Fact News Service
Chandigarh, December 10: Citi (Citigroup) has projected that India’s benchmark stock index Nifty 50 could rise by about 10.3% by end-2026, reaching approximately 28,500 points.
This bullish outlook is anchored on expectations of a rebound in consumption and a strengthening domestic demand environment, which analysts at Citi believe will fuel corporate earnings and boost investor sentiment.
The forecast comes at a time of increasing optimism, as recent policy announcements and large-scale investments in technology by global firms are generating a positive macroeconomic environment for India. Together, these factors are expected to strengthen India’s growth trajectory, attract foreign investment and stimulate domestic demand.
If the projection holds, the anticipated rise in the stock market could benefit both retail and institutional investors.
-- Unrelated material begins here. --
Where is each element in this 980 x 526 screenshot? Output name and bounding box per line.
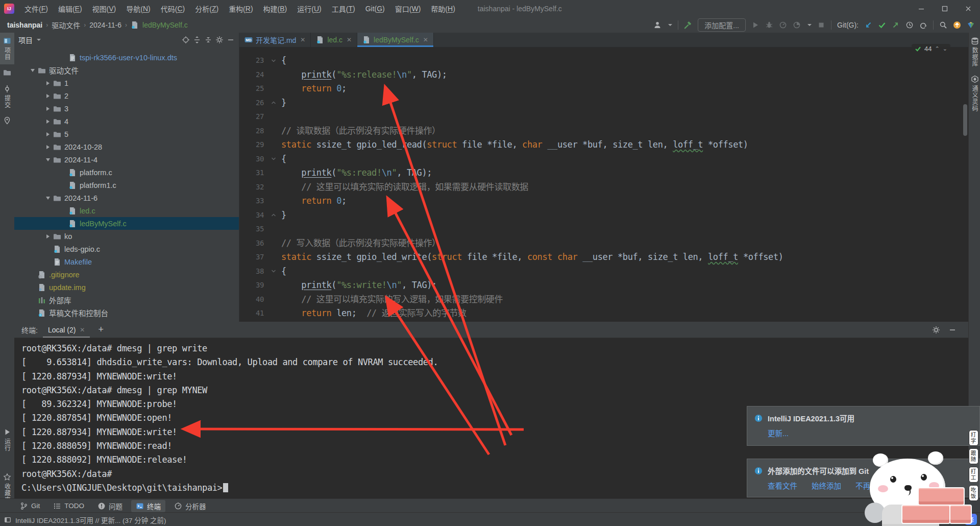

Gains in valuations may encourage more investments in equities, potentially leading to wealth creation and increased liquidity in the markets.
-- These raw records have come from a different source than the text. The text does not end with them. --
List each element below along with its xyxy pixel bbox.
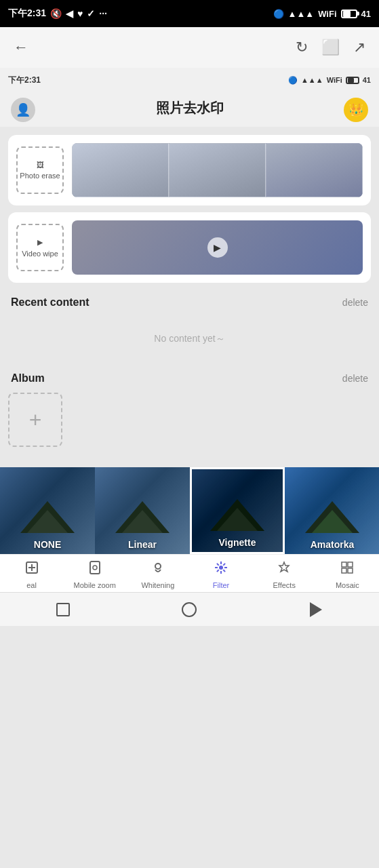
filter-vignette[interactable]: Vignette — [190, 467, 285, 554]
toolbar-whitening[interactable]: Whitening — [136, 560, 180, 589]
svg-rect-26 — [348, 568, 353, 573]
svg-point-12 — [93, 566, 97, 570]
tabs-button[interactable]: ⬜ — [321, 39, 340, 56]
phone-status-bar: 下午2:31 🔵 ▲▲▲ WiFi 41 — [0, 68, 379, 92]
album-section-header: Album delete — [8, 366, 371, 389]
top-nav: ← ↻ ⬜ ↗ — [0, 27, 379, 68]
svg-point-13 — [155, 564, 161, 569]
mobile-zoom-label: Mobile zoom — [74, 581, 116, 589]
filter-label: Filter — [213, 581, 229, 589]
phone-battery — [346, 77, 359, 84]
album-section: Album delete + — [8, 366, 371, 459]
filter-amatorka-tree — [302, 498, 363, 535]
filter-vignette-label: Vignette — [192, 537, 283, 548]
dots-icon: ··· — [99, 8, 107, 19]
filter-none-label: NONE — [0, 539, 95, 550]
filter-amatorka-label: Amatorka — [285, 539, 379, 550]
preview-cell-3 — [266, 143, 363, 197]
phone-bt: 🔵 — [288, 76, 298, 85]
recent-delete-button[interactable]: delete — [342, 297, 368, 308]
user-avatar[interactable]: 👤 — [11, 98, 35, 122]
recent-title: Recent content — [11, 296, 89, 309]
add-album-button[interactable]: + — [8, 393, 62, 447]
app-header: 👤 照片去水印 👑 — [0, 92, 379, 127]
toolbar-mosaic[interactable]: Mosaic — [325, 560, 370, 589]
mosaic-icon — [340, 560, 355, 579]
svg-line-20 — [223, 570, 225, 572]
album-delete-button[interactable]: delete — [342, 373, 368, 384]
svg-rect-23 — [342, 562, 346, 567]
heal-label: eal — [26, 581, 37, 589]
filter-none[interactable]: NONE — [0, 467, 95, 554]
filter-strip: NONE Linear Vignette Amatorka — [0, 467, 379, 554]
premium-button[interactable]: 👑 — [344, 98, 368, 122]
photo-erase-card[interactable]: 🖼 Photo erase — [8, 135, 371, 205]
battery-icon — [341, 9, 357, 18]
album-title: Album — [11, 372, 45, 384]
filter-linear-tree — [112, 498, 173, 535]
toolbar-mobile-zoom[interactable]: Mobile zoom — [73, 560, 117, 589]
video-wipe-card[interactable]: ▶ Video wipe ▶ — [8, 212, 371, 283]
phone-frame: 下午2:31 🔵 ▲▲▲ WiFi 41 👤 照片去水印 👑 🖼 Photo e… — [0, 68, 379, 467]
effects-icon — [277, 560, 292, 579]
nav-back-button[interactable] — [306, 599, 326, 620]
svg-rect-25 — [342, 568, 346, 573]
whitening-icon — [151, 560, 165, 579]
empty-text: No content yet～ — [154, 333, 224, 344]
triangle-icon — [310, 602, 322, 617]
photo-erase-icon-box: 🖼 Photo erase — [16, 146, 64, 194]
toolbar-filter[interactable]: Filter — [199, 560, 243, 589]
photo-erase-preview — [72, 143, 363, 197]
nav-square-button[interactable] — [53, 599, 73, 620]
phone-signal: ▲▲▲ — [301, 76, 323, 84]
video-wipe-label: Video wipe — [22, 250, 58, 258]
heal-icon — [24, 560, 39, 579]
phone-battery-pct: 41 — [363, 76, 371, 84]
system-nav — [0, 592, 379, 626]
back-button[interactable]: ← — [14, 39, 28, 56]
video-wipe-preview: ▶ — [72, 220, 363, 275]
whitening-label: Whitening — [141, 581, 174, 589]
signal-icon: ▲▲▲ — [288, 9, 315, 19]
filter-linear[interactable]: Linear — [95, 467, 190, 554]
circle-icon — [182, 602, 197, 617]
preview-cell-2 — [169, 143, 266, 197]
toolbar-effects[interactable]: Effects — [262, 560, 306, 589]
recent-section-header: Recent content delete — [8, 290, 371, 313]
mute-icon: 🔇 — [50, 8, 62, 19]
effects-label: Effects — [273, 581, 295, 589]
recent-empty-state: No content yet～ — [8, 313, 371, 366]
svg-rect-11 — [90, 561, 100, 574]
phone-time: 下午2:31 — [8, 75, 41, 86]
wifi-icon: WiFi — [318, 9, 336, 19]
photo-erase-label: Photo erase — [20, 172, 60, 180]
svg-line-22 — [217, 570, 219, 572]
video-wipe-icon-box: ▶ Video wipe — [16, 224, 64, 271]
nav-home-button[interactable] — [179, 599, 199, 620]
app-title: 照片去水印 — [156, 100, 224, 115]
toolbar-heal[interactable]: eal — [9, 560, 54, 589]
svg-line-19 — [217, 564, 219, 566]
status-bar: 下午2:31 🔇 ◀ ♥ ✓ ··· 🔵 ▲▲▲ WiFi 41 — [0, 0, 379, 27]
svg-rect-24 — [348, 562, 353, 567]
refresh-button[interactable]: ↻ — [296, 39, 308, 56]
svg-line-21 — [223, 564, 225, 566]
share-button[interactable]: ↗ — [353, 39, 365, 56]
mosaic-label: Mosaic — [336, 581, 359, 589]
add-icon: + — [29, 408, 42, 433]
preview-cell-1 — [72, 143, 169, 197]
battery-percent: 41 — [361, 9, 371, 19]
status-time: 下午2:31 — [8, 7, 46, 20]
filter-none-tree — [17, 498, 78, 535]
app-content: 🖼 Photo erase ▶ Video wipe ▶ — [0, 127, 379, 467]
video-wipe-symbol: ▶ — [37, 238, 43, 247]
filter-icon — [214, 560, 228, 579]
filter-amatorka[interactable]: Amatorka — [285, 467, 379, 554]
heart-icon: ♥ — [77, 8, 83, 19]
square-icon — [56, 603, 70, 616]
mobile-zoom-icon — [87, 560, 102, 579]
play-icon: ▶ — [207, 237, 228, 258]
filter-linear-label: Linear — [95, 539, 190, 550]
bottom-toolbar: eal Mobile zoom Whitening Filter Effects… — [0, 554, 379, 592]
nav-icon-status: ◀ — [66, 8, 73, 19]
However, analysts also caution that the forecast depends on macroeconomic stability, sustained consumer demand, and global economic conditions — any adverse global shocks or domestic headwinds (like inflation, currency volatility or geopolitical issues) could alter the trajectory.
Overall, the Citi projection reflects growing investor confidence in India’s economic fundamentals and corporate growth potential, marking a positive sign for markets, policymakers, and investors alike.